Bonus tv, acquistare un decoder strada sempre praticabile

Ci può essere anche chi, per necessità di risparmio, per affezione alla propria tv o perchè non ha interesse per acquistare un nuovo apparecchio non vuole cambiare la tv. In questo caso si può acquistare un decoder.

La scelta è molto ampia, questa è una strada sempre praticabile e ci sono anche modelli a 25-30 euro, che sono quindi gratis dato il bonus presente da 50 euro nei casi previsti di Isee sotto i 20.000 euro. 

Nuova televisione digitale, le tappe verso il passaggio

Dal 1° settembre 2021 si avvieranno le risintonizzazioni progressive per l’attuazione del PNAF (Piano Nazionale di Assegnazione Frequenze) con la ripartizione delle frequenze tra le emittenti del servizio televisivo e la conseguente necessità per gli utenti di effettuare costantemente la risintonizzazione dei canali.

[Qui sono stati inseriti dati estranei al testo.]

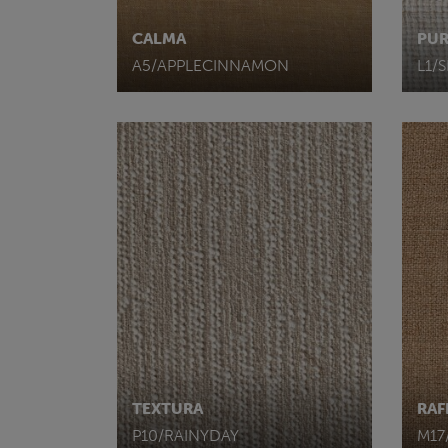
CALMA
PU
A5/APPLECINNAMON
L1/
TEXTURA
RAF
P10/RAINYDAY
M17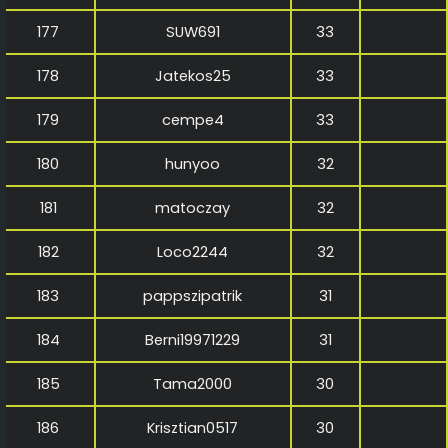
177
SUW691
33
178
Jatekos25
33
179
cempe4
33
180
hunyoo
32
181
matoczay
32
182
Loco2244
32
183
pappszipatrik
31
184
Berni19971229
31
185
Tama2000
30
186
Krisztian0517
30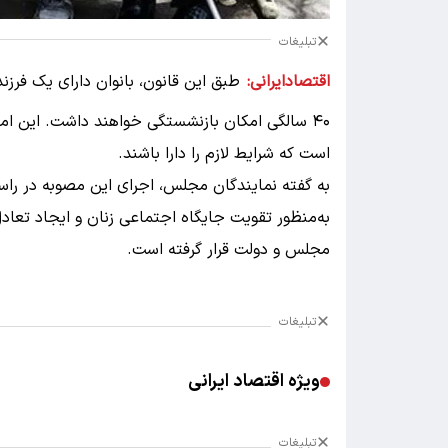
تبلیغات
اقتصادایرانی:
۴۰ سالگی امکان بازنشستگی خواهند داشت. این ا
است که شرایط لازم را دارا باشند.
به گفته نمایندگان مجلس، اجرای این مصوبه در را
به‌منظور تقویت جایگاه اجتماعی زنان و ایجاد تعاد
مجلس و دولت قرار گرفته است.
تبلیغات
ویژه اقتصاد ایرانی
تبلیغات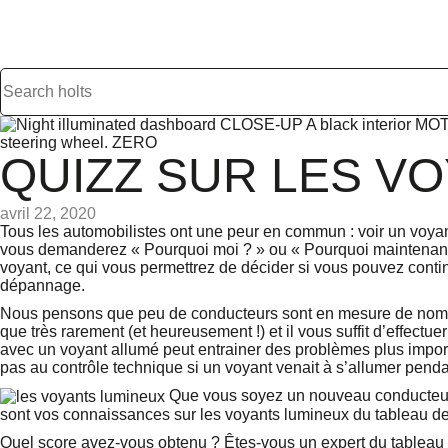
QUIZZ SUR LES V
avril 22, 2020
Tous les automobilistes ont une peur en commun : voir un voya
vous demanderez « Pourquoi moi ? » ou « Pourquoi maintenant ? 
voyant, ce qui vous permettrez de décider si vous pouvez cont
dépannage.
Nous pensons que peu de conducteurs sont en mesure de nomme
que très rarement (et heureusement !) et il vous suffit d’effect
avec un voyant allumé peut entrainer des problèmes plus impor
pas au contrôle technique si un voyant venait à s’allumer pendan
Que vous soyez un nouveau conducteur
sont vos connaissances sur les voyants lumineux du tableau de
Quel score avez-vous obtenu ? Êtes-vous un expert du tableau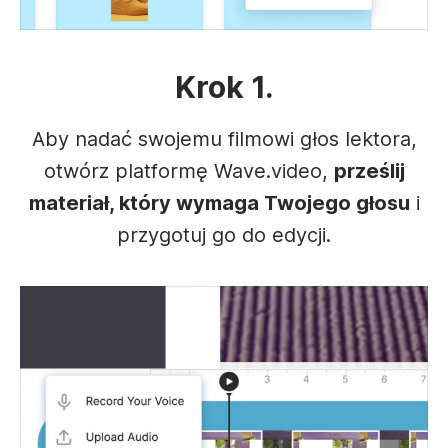
Krok 1.
Aby nadać swojemu filmowi głos lektora,
otwórz platformę Wave.video,
prześlij
materiał, który wymaga Twojego głosu
i
przygotuj go do edycji.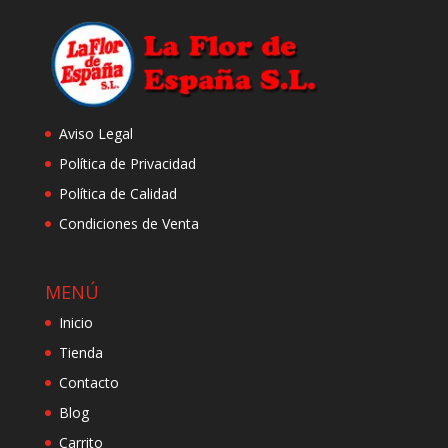
Aviso Legal
Política de Privacidad
Política de Calidad
Condiciones de Venta
MENÚ
Inicio
Tienda
Contacto
Blog
Carrito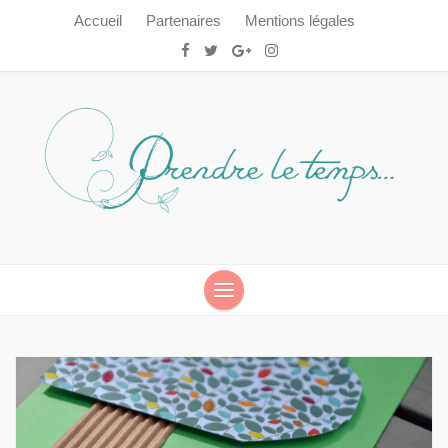
Accueil
Partenaires
Mentions légales
Prendre le temps…
Prendre le temps…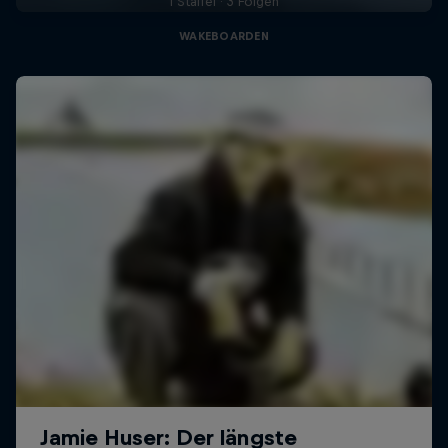
1 Staffel · 3 Folgen
WAKEBOARDEN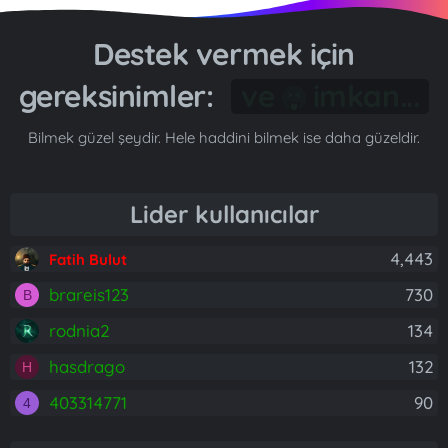
Destek vermek için
gereksinimler:
Gönül...
Bilmek güzel şeydir. Hele haddini bilmek ise daha güzeldir.
Lider kullanıcılar
4,443
Fatih Bulut
brareis123
730
B
rodnia2
134
hasdrago
132
H
403314771
90
4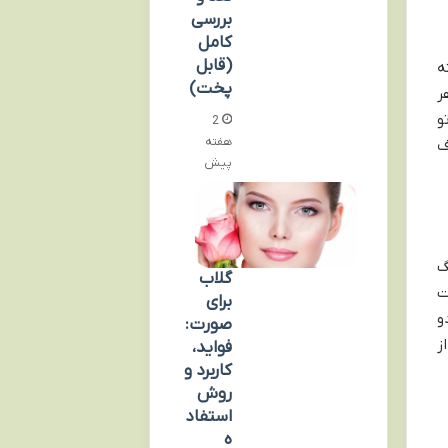
بررسی
کامل
(قابل
ه
پخت)
ر
و
2
هفته
ف
پیش
گ
گلاب
ت
برای
و
صورت:
ز
فواید،
کاربرد و
روش
استفاد
ه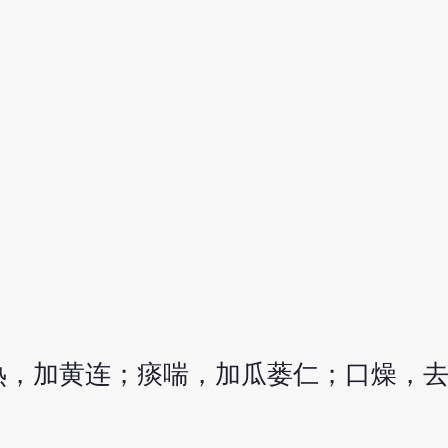
热，加黄连；痰喘，加瓜蒌仁；口燥，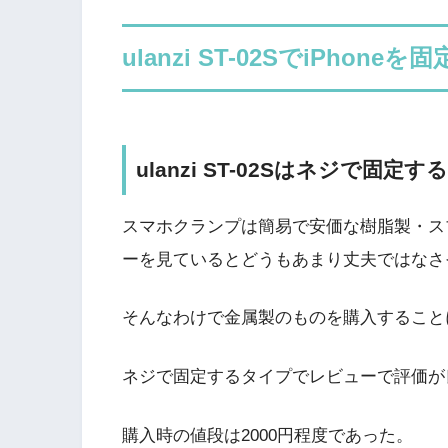
ulanzi ST-02SでiPhoneを
ulanzi ST-02Sはネジで固定
スマホクランプは簡易で安価な樹脂製・スプ
ーを見ているとどうもあまり丈夫ではなさ
そんなわけで金属製のものを購入すること
ネジで固定するタイプでレビューで評価が良
購入時の値段は2000円程度であった。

Il processo avverrà in date distinte per area geografica e terminerà il 30 giugno 2022 quando tutte le emittenti televisive avranno lasciato le vecchie frequenze per passare alle nuove. Nel dettaglio:

  • dal 1° settembre 2021 al 31 dicembre 2021 saranno interessate dal processo l’Area 2 (Valle d’Aosta, Piemonte, Lombardia tranne provincia di Mantova, provincia di Piacenza, provincia di Trento, provincia di Bolzano) e l’Area 3 (Veneto, provincia di Mantova, Friuli Venezia Giulia, Emilia Romagna tranne la provincia di Piacenza);
  • dal 1° gennaio 2022 al 31 marzo 2022 sarà il turno dell’Area 1 (Liguria, Toscana, Umbria, Lazio, Campania, Sardegna);
  • dal 1° aprile 2022 al 20 giugno 2022, infine, sarà interessata l’Area 4 (Sicilia, Calabria, Puglia, Basilicata, Abruzzo, Molise, Marche).

La transizione verso il segnale del nuovo digitale terrestre produrrà due veri e propri passaggi tecnologici, che avverranno anch’essi gradualmente e in due date distinte:

  • Il 1° settembre 2021 cambia lo standard di compressione e codifica (abbandono dell’MPEG-2 a favore di standard successivi come MPEG-4 o superiori).
  • Tra il 21 e il 30 giugno 2022 si passerà invece dal DVB-T al DVB-T2 (con codifica H. 265 o HEVC), lo standard trasmissivo di seconda generazione.